# credentials and attitudes



## Vintagesteel (Sep 22, 2015)

Not sure what forum this belongs to, but a vent is a vent. A few bad eggs ruin the whole batch. I have a class in which the trainer is non stop ripping a hole out of us 'beginners' and if we don't do it her way, she is livid. This trainer, who I have to take two courses with,and deal with (I have to suck it up), is from the blue grass state. She's done a lot in the industry. Are most high esteemed horse people like this, because i know they're not, but it often makes me dislike being an equestrian. I don't know why she didn't stay in ky since she makes constant comparisons to NY. 
That aside, im tired of her showing more interest in the people who have horses and therefore more experience in the class. There is a play on favoritism and it is sometimes obvious. This is a beginner class. I talked to a few horseless classmates and they feel similarly. She keeps telling me that I'm still new to horses. But in a way that would make sense for a 5 year old.she doesn't allow me to pick a horse to groom even though I've handled hot and stubborn horses, especially one that I love to normally groom.
She dislikes when I talk to the horses and show them affection. I don't know- she's from the racing industry, and I know she just wants me to groom the horse quickly and not dilly dally.
It's not like I'm not aware of what's going on. I am paying attention to the horse. I know they are big animals. Just because I like to pet and talk to them, RELAX them, does not mean I'm not aware of their body language.. 
This is what happens when the 'I've been at this longer than you' train of thought sometimes goes to one's head. It's my biggest pet peeve. I know this doesn't end with horses concerning attitudes, but I don't know how I'm going to cope with this type of attitude. I've never encountered it so frequently in one community before. It drives me up a wall because horses are one of the major joys in my life. I don't want that to be ruined, and I find it hard to deal with certain realities concerning horses, infighting and I. Sometimes I want to end the chapter book so to speak. Sometimes the small things, like the people, make or break you..I find out hard to be positive around some horse people when here, they kind of look down at non boarders.there's nothing I can do since I'm taking my minor here.
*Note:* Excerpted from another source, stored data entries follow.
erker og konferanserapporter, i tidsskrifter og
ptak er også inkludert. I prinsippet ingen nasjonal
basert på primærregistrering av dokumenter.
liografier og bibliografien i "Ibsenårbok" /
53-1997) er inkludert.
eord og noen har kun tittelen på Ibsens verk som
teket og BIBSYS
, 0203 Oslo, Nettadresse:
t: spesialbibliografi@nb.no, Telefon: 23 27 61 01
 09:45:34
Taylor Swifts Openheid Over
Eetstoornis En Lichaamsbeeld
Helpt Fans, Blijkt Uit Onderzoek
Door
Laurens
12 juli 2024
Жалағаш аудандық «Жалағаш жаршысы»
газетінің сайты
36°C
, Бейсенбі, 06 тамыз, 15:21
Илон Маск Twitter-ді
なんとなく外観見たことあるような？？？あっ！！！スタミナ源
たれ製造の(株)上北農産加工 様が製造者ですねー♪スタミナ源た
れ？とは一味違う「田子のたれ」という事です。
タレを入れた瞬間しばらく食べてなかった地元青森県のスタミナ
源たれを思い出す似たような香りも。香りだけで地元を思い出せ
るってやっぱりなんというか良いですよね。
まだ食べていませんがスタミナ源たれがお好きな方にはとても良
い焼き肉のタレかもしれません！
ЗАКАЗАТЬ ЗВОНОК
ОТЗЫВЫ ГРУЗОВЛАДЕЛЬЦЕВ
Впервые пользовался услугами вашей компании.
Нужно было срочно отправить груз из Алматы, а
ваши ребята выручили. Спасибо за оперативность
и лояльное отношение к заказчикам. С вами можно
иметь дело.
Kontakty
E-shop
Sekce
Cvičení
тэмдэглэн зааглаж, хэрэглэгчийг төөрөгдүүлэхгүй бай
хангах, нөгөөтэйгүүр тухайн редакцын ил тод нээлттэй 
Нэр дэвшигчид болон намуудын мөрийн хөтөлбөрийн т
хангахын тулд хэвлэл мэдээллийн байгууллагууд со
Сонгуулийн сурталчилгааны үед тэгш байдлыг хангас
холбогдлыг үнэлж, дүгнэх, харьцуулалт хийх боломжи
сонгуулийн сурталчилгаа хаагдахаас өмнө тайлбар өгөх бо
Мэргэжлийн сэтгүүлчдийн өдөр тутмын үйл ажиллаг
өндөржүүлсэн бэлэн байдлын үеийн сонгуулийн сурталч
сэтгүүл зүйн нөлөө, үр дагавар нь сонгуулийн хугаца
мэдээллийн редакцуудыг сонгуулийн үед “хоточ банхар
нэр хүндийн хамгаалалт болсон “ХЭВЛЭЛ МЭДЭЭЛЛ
I just need to find a way to deal with these things before I break due to not being a "fortunate horse person".yes, that was actually said to me, but I laugh at that now.
_Posted via Mobile Device_


----------



## Reiningcatsanddogs (Oct 9, 2014)

A lot of horse people are better with horses than people....since you need the credit for your minor, you'll just have to suck it up for now. I ran into the same attitude with more than one professor in college (not equestrian related). You just look at it as a character building exercise and muddle through.


----------



## Vintagesteel (Sep 22, 2015)

Reiningcatsanddogs said:


> A lot of horse people are better with horses than people....since you need the credit for your minor, you'll just have to suck it up for now. I ran into the same attitude with more than one professor in college (not equestrian related). You just look at it as a character building exercise and muddle through.


Agreed. Since there's nothing I can do anyway.


----------



## boots (Jan 16, 2012)

If this is for a class, and the class is from [set time] to [set time], I can understand her wanting you to groom and not spend time on loving on the horses. She has to follow a syllabus, cover certain things, and keep every one in a group.

It isn't a petting zoo.

I would do what is required of the class and get my additional, go at my own pace, horse time on my own time.

Pretty much what I do now. If I'm working for someone, I'm working. I can spoil the horses after all the chores are done. As long as I'm not interfering the the horses' rest and relaxation time.

As far as her attitude... It defines her, not you. 

One of my favorite sayings is "Take what you need and leave the rest." I've learned things from people I truly dislike. I hope your semester isn't a complete waste.


----------



## tinyliny (Oct 31, 2009)

well said, Boots.

it may be about learning, not so much about feeling happy. too bad they can't always go together, but sometimes the feelgood part comes at another time.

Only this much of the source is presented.